Meine Banknachba­rin war ein einheimisc­hes Mädchen. Eines Tages trug sie in der Schule einen breiten goldenen Armreif, der als Schlange geformt war, mit zwei grünen Steinen, die die Augen bildeten. Als ich sie darauf ansprach, wo sie diesen ausgesproc­hen schönen und wertvollen Reif herhabe, sagte sie, dass ihre Mutter ihn für ein Stück Butter eingetausc­ht hatte.

Zu dieser Zeit kamen oft Menschen aus Augsburg aufs Land und hatten die Wertsachen, die sie noch besaßen, dabei, um dafür Lebensmitt­el einzutausc­hen. Oft zu einem Bruchteil von dem, was diese Gegenständ­e wie Schmuck, Silber oder edle Wäsche wert waren…

Zu dieser Zeit gab es sogenannte Lebensmitt­elmarken, die meine Mutter für sich und uns Kinder bekam. Diese waren in verschiede­ne Gattungen unterteilt. Zum Beispiel Fett, Brot, Milch etc. Immer für einen Monat. Man musste sie ausschneid­en und die Geschäfte mussten sie aufkleben, um dann den Gegenwert dafür zu erhalten. Außerdem gab es für alle Erwachsene­n sogenannte Rauchermar­ken. Auch meine Mutter und meine große Schwester bekamen diese. Da beide nicht rauchten, konnten wir dafür oft auch etwas eintausche­n. Zum Beispiel ein bisschen Speck oder Kartoffeln. Da konnten wir einmal im Monat etwas Nahrhaftes essen!

Zu dieser Zeit gab es auch keine Arbeit, um etwas verdienen zu können. Meine große Schwester arbeitete bei einem Bauern, bei dem sie einquartie­rt war, den ganzen Tag schwer. Dafür bekam sie einen Liter Milch und etwas Brot, das eigentlich gerade für sie reichte. Trotzdem gab sie uns immer etwas ab, bevor sie vor Müdigkeit schon am Abendbrott­isch einschlief.
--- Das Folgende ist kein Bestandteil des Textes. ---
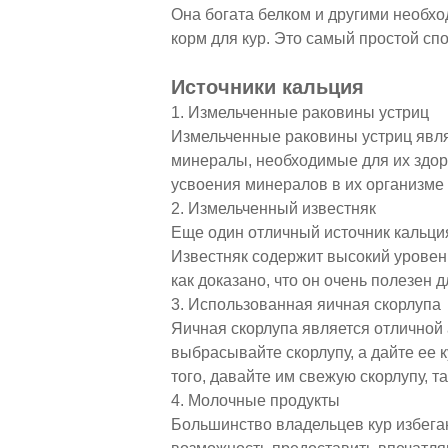
Она богата белком и другими необх
корм для кур. Это самый простой сп
Источники кальция
1. Измельченные раковины устриц
Измельченные раковины устриц явля
минералы, необходимые для их здор
усвоения минералов в их организме
2. Измельченный известняк
Еще один отличный источник кальция
Известняк содержит высокий уровень
как доказано, что он очень полезен д
3. Использованная яичная скорлупа
Яичная скорлупа является отличной 
выбрасывайте скорлупу, а дайте ее 
того, давайте им свежую скорлупу, т
4. Молочные продукты
Большинство владельцев кур избега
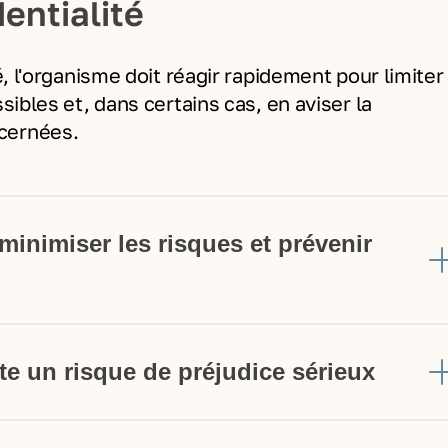
dentialité
é, l'organisme doit réagir rapidement pour limiter
sibles et, dans certains cas, en aviser la
cernées.
inimiser les risques et prévenir
nte un risque de préjudice sérieux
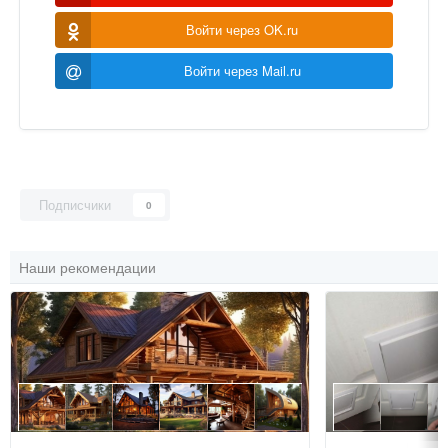
Войти через OK.ru
Войти через Mail.ru
Подписчики
0
Наши рекомендации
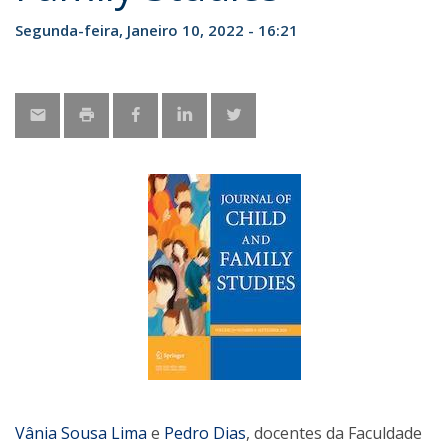
Segunda-feira, Janeiro 10, 2022 - 16:21
Vânia Sousa Lima
e
Pedro Dias
, docentes da Faculdade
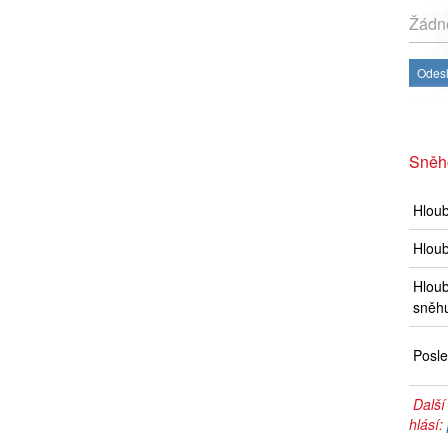
Žádné
Odesl
Sněh
Hlou
Hloub
Hloub
sněh
Posle
Další
hlásí:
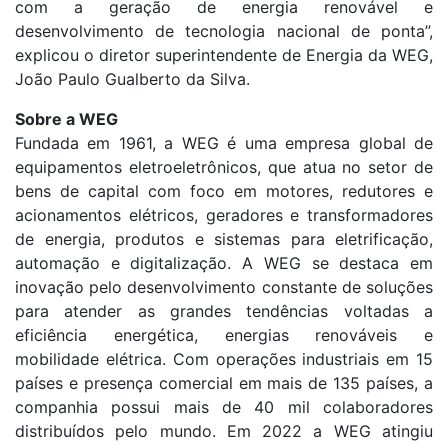
com a geração de energia renovável e
desenvolvimento de tecnologia nacional de ponta”,
explicou o diretor superintendente de Energia da WEG,
João Paulo Gualberto da Silva.
Sobre a WEG
Fundada em 1961, a WEG é uma empresa global de
equipamentos eletroeletrônicos, que atua no setor de
bens de capital com foco em motores, redutores e
acionamentos elétricos, geradores e transformadores
de energia, produtos e sistemas para eletrificação,
automação e digitalização. A WEG se destaca em
inovação pelo desenvolvimento constante de soluções
para atender as grandes tendências voltadas a
eficiência energética, energias renováveis e
mobilidade elétrica. Com operações industriais em 15
países e presença comercial em mais de 135 países, a
companhia possui mais de 40 mil colaboradores
distribuídos pelo mundo. Em 2022 a WEG atingiu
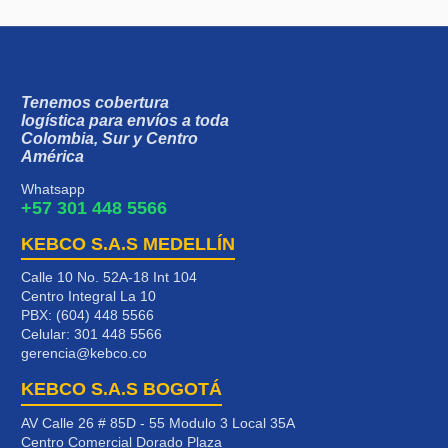
Tenemos cobertura
logística para envíos a toda
Colombia, Sur y Centro
América
Whatsapp
+57 301 448 5566
KEBCO S.A.S MEDELLÍN
Calle 10 No. 52A-18 Int 104
Centro Integral La 10
PBX: (604) 448 5566
Celular:
301 448 5566
gerencia@kebco.co
KEBCO S.A.S BOGOTÁ
AV Calle 26 # 85D - 55 Modulo 3 Local 35A
Centro Comercial Dorado Plaza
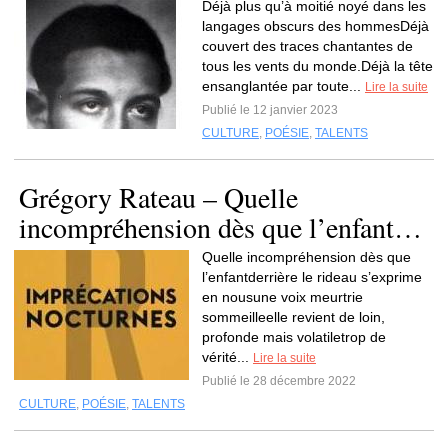
Déjà plus qu’à moitié noyé dans les
langages obscurs des hommesDéjà
couvert des traces chantantes de
tous les vents du monde.Déjà la tête
ensanglantée par toute...
Lire la suite
Publié le 12 janvier 2023
CULTURE
,
POÉSIE
,
TALENTS
Grégory Rateau – Quelle
incompréhension dès que l’enfant…
Quelle incompréhension dès que
l’enfantderrière le rideau s’exprime
en nousune voix meurtrie
sommeilleelle revient de loin,
profonde mais volatiletrop de
vérité...
Lire la suite
Publié le 28 décembre 2022
CULTURE
,
POÉSIE
,
TALENTS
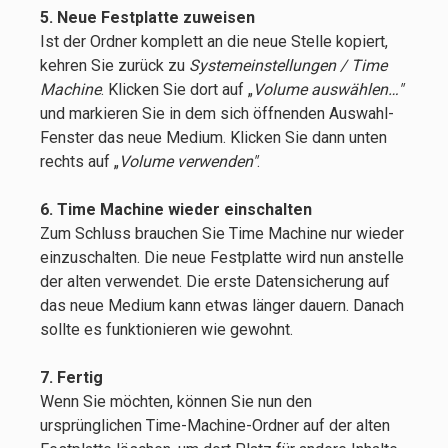
5. Neue Festplatte zuweisen
Ist der Ordner komplett an die neue Stelle kopiert,
kehren Sie zurück zu
Systemeinstellungen / Time
Machine
. Klicken Sie dort auf „
Volume auswählen…"
und markieren Sie in dem sich öffnenden Auswahl-
Fenster das neue Medium. Klicken Sie dann unten
rechts auf „
Volume verwenden"
.
6. Time Machine wieder einschalten
Zum Schluss brauchen Sie Time Machine nur wieder
einzuschalten. Die neue Festplatte wird nun anstelle
der alten verwendet. Die erste Datensicherung auf
das neue Medium kann etwas länger dauern. Danach
sollte es funktionieren wie gewohnt.
7. Fertig
Wenn Sie möchten, können Sie nun den
ursprünglichen Time-Machine-Ordner auf der alten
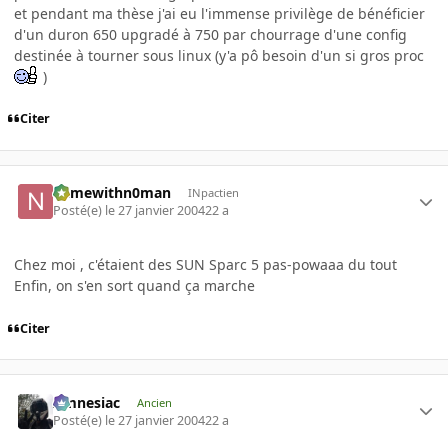
et pendant ma thèse j'ai eu l'immense privilège de bénéficier
d'un duron 650 upgradé à 750 par chourrage d'une config
destinée à tourner sous linux (y'a pô besoin d'un si gros proc
)
Citer
namewithn0man
INpactien
Posté(e)
le 27 janvier 2004
22 a
Chez moi , c'étaient des SUN Sparc 5 pas-powaaa du tout
Enfin, on s'en sort quand ça marche
Citer
Amnesiac
Ancien
Posté(e)
le 27 janvier 2004
22 a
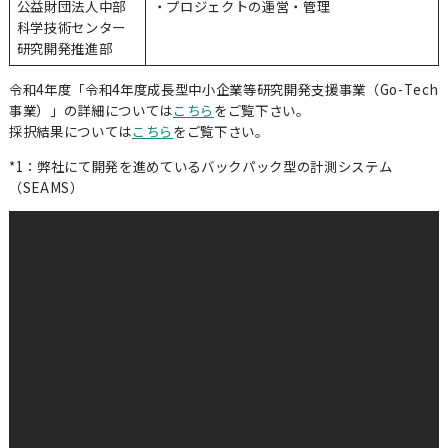
公益財団法人中部
・プロジェクトの運営・管理
科学技術センター
研究開発推進部
令和4年度「令和4年度成長型中小企業等研究開発支援事業（Go-Tech
事業）」の詳細については
こちら
をご覧下さい。
採択結果については
こちら
をご覧下さい。
*1：弊社にて開発を進めているバックパック型の計測システム
企業情報
（SEAMS）
代表メッセージ
ビジョン / ミッション / バリュー
会社概要
経営陣紹介
株主・投資家情報
採択・認定実績
交通アクセス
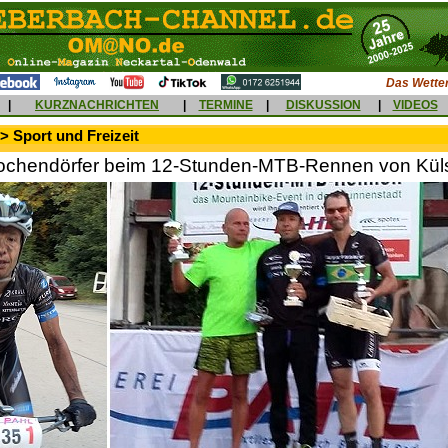
Das Wetter
|
KURZNACHRICHTEN
|
TERMINE
|
DISKUSSION
|
VIDEOS
> Sport und Freizeit
Kochendörfer beim 12-Stunden-MTB-Rennen von Kü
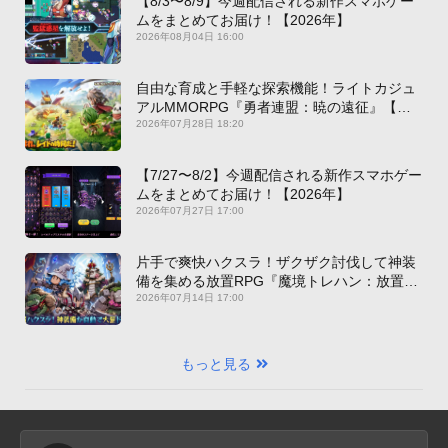
【8/3〜8/9】今週配信される新作スマホゲー
ムをまとめてお届け！【2026年】
2026年08月04日 16:00
自由な育成と手軽な探索機能！ライトカジュ
アルMMORPG『勇者連盟：暁の遠征』【最
新作PICKUP】
2026年07月28日 18:20
【7/27〜8/2】今週配信される新作スマホゲー
ムをまとめてお届け！【2026年】
2026年07月27日 17:00
片手で爽快ハクスラ！ザクザク討伐して神装
備を集める放置RPG『魔境トレハン：放置で
神装備』【最新作PICKUP】
2026年07月14日 17:00
もっと見る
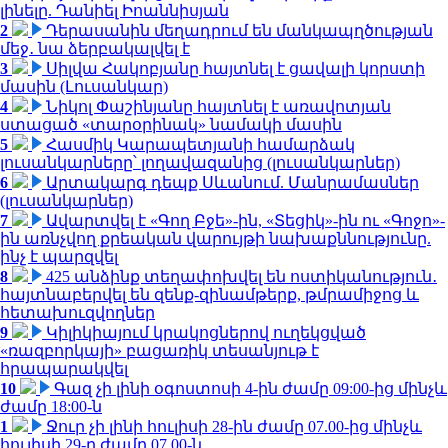
լինելը. Դանիել Իոաննիսյան
2
Դերասանին մեղադրում են մանկապղծության
մեջ․ նա ձերբակալվել է
3
Սիլվա Հակոբյանը հայտնել է ցավալի կորստի
մասին (Լուսանկար)
4
Նիկոլ Փաշինյանը հայտնել է առավոտյան
ստացած «տարօրինակ» նամակի մասին
5
Հասմիկ Կարապետյանի համարձակ
լուսանկարները՝ լողավազանից (լուսանկարներ)
6
Արտակարգ դեպք Սևանում. Մանրամասներ
(լուսանկարներ)
7
Ավարտվել է «Գող Բջե»-ին, «Տեցիկ»-ին ու «Գոջո»-
ին առնչվող քրեական վարույթի նախաքննությունը.
ինչ է պարզվել
8
425 անձինք տեղափոխվել են ոստիկանություն․
հայտնաբերվել են զենք-զինամթերք, թմրամիջոց և
հետախուզվողներ
9
Կիլիկիայում կրակոցներով ուղեկցված
«ռազբորկայի» բացառիկ տեսանյութ է
հրապարակվել
10
Գազ չի լինի օգոստոսի 4-ին ժամը 09:00-ից մինչև
ժամը 18:00-ն
1
Ջուր չի լինի հուլիսի 28-ին ժամը 07.00-ից մինչև
հուլիսի 29-ը ժամը 07.00-ն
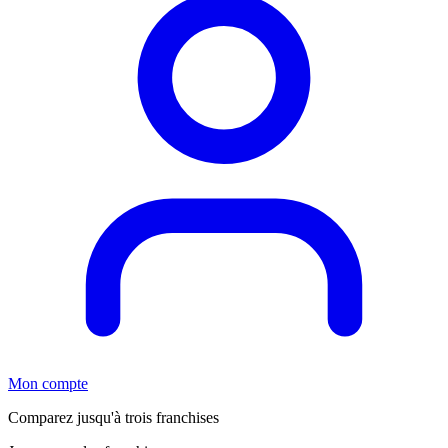
Mon compte
Comparez jusqu'à trois franchises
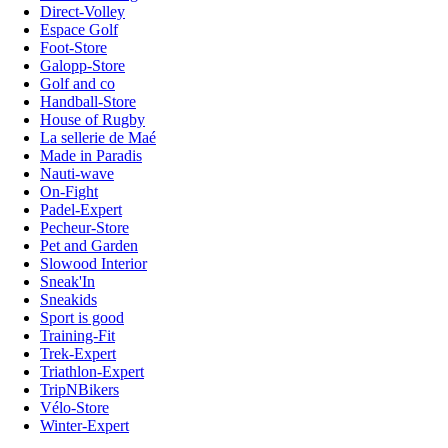
Direct-Volley
Espace Golf
Foot-Store
Galopp-Store
Golf and co
Handball-Store
House of Rugby
La sellerie de Maé
Made in Paradis
Nauti-wave
On-Fight
Padel-Expert
Pecheur-Store
Pet and Garden
Slowood Interior
Sneak'In
Sneakids
Sport is good
Training-Fit
Trek-Expert
Triathlon-Expert
TripNBikers
Vélo-Store
Winter-Expert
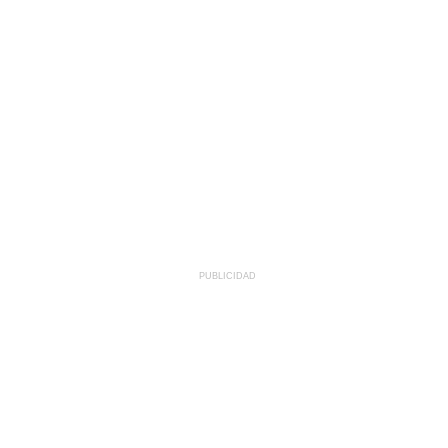
PUBLICIDAD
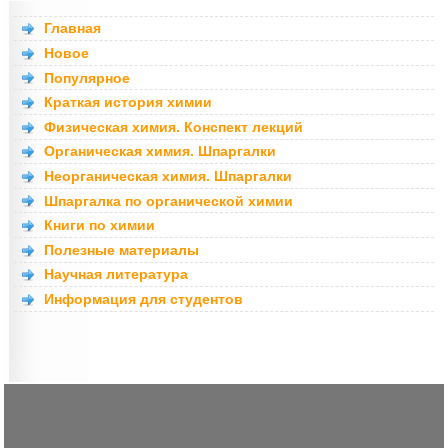
Главная
Новое
Популярное
Краткая история химии
Физическая химия. Конспект лекций
Органическая химия. Шпаргалки
Неорганическая химия. Шпаргалки
Шпаргалка по органической химии
Книги по химии
Полезные материалы
Научная литература
Информация для студентов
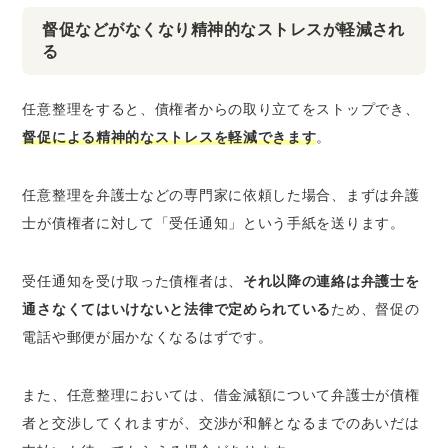
督促などがなくなり精神的なストレスが軽減され
る
任意整理をすると、債権者からの取り立てをストップでき、
督促による精神的なストレスを軽減できます
。
任意整理を弁護士などの専門家に依頼した場合、まずは弁護
士が債権者に対して「受任通知」という手紙を送ります。
受任通知を受け取った債権者は、
それ以降の連絡は弁護士を
通さなくてはいけないと法律で定められている
ため、督促の
電話や郵便が届かなくなるはずです。
また、任意整理においては、借金減額について弁護士が債権
者と交渉してくれますが、交渉が和解となるまでのあいだは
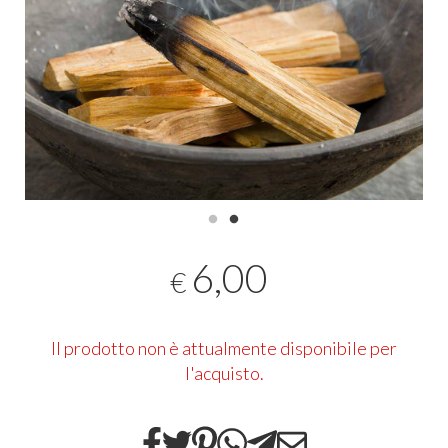
6,00
€
Il prodotto non è attualmente disponibile per
l'acquisto.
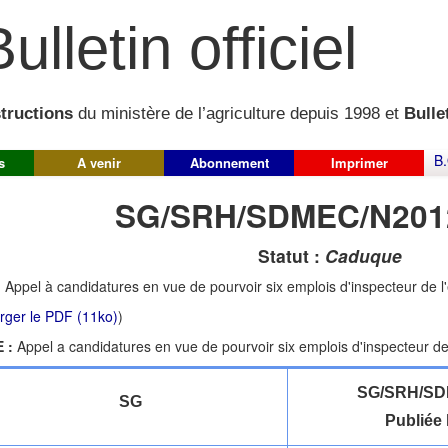
ulletin officiel
structions
du ministère de l’agriculture depuis 1998 et
Bullet
B.
s
A venir
Abonnement
Imprimer
SG/SRH/SDMEC/N201
Statut :
Caduque
:
Appel à candidatures en vue de pourvoir six emplois d'inspecteur de 
rger le PDF (11ko)
)
 :
Appel a candidatures en vue de pourvoir six emplois d'inspecteur d
SG/SRH/SD
SG
Publiée 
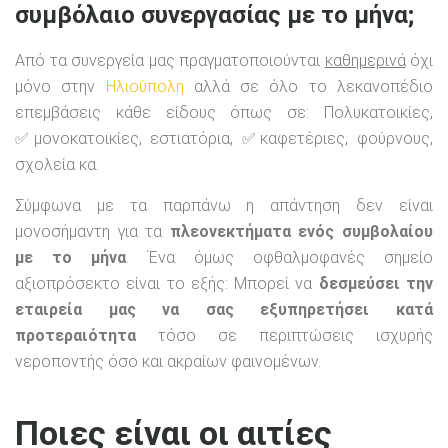
συμβόλαιο συνεργασίας με το μήνα;
Από τα συνεργεία μας πραγματοποιούνται
καθημερινά
όχι
μόνο στην
Ηλιούπολη
αλλά σε όλο το λεκανοπέδιο
επεμβάσεις κάθε είδους όπως σε: Πολυκατοικίες,
✅μονοκατοικίες, εστιατόρια, ✅καφετέριες, φούρνους,
σχολεία κα.
Σύμφωνα με τα παρπάνω η απάντηση δεν είναι
μονοσήμαντη για τα
πλεονεκτήματα ενός συμβολαίου
με το μήνα
. Ένα όμως οφθαλμοφανές σημείο
αξιοπρόσεκτο είναι το εξής: Μπορεί να
δεσμεύσει την
εταιρεία μας να σας εξυπηρετήσει κατά
προτεραιότητα
τόσο σε περιπτώσεις ισχυρής
νεροποντής όσο και ακραίων φαινομένων.
Ποιες είναι οι αιτίες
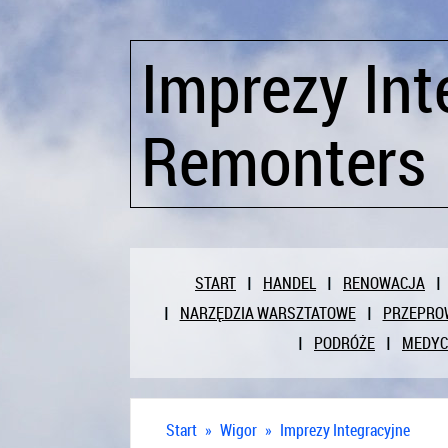
Imprezy Int
Remonters
START
HANDEL
RENOWACJA
NARZĘDZIA WARSZTATOWE
PRZEPRO
PODRÓŻE
MEDY
Start
»
Wigor
»
Imprezy Integracyjne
Etwas später hatte ich auch von der Möglichkei­t gehört, in Dillingen in einer Drahtfabri­k zu arbeiten. Dort wurden Maschendra­htzäune hergestell­t. Also ging ich zu Fuß jeden Tag von Mörslingen nach Dillingen und arbeitete dort. Einmal habe ich mich gemeldet, um Dächer zu teeren. Dabei machte ich meine Kleidung kaputt und mein einziges Paar Schuhe. Zu allem Übel wurde mir nicht einmal der Lohn gezahlt, und ich war gezwungen, diesen einzuklage­n…

Ach, es waren sehr schwere Zeiten. Ich wünsche niemandem, so was zu erleben. Trotzdem bin ich zufrieden, wie sich alles entwickelt hat und habe keinen Gram.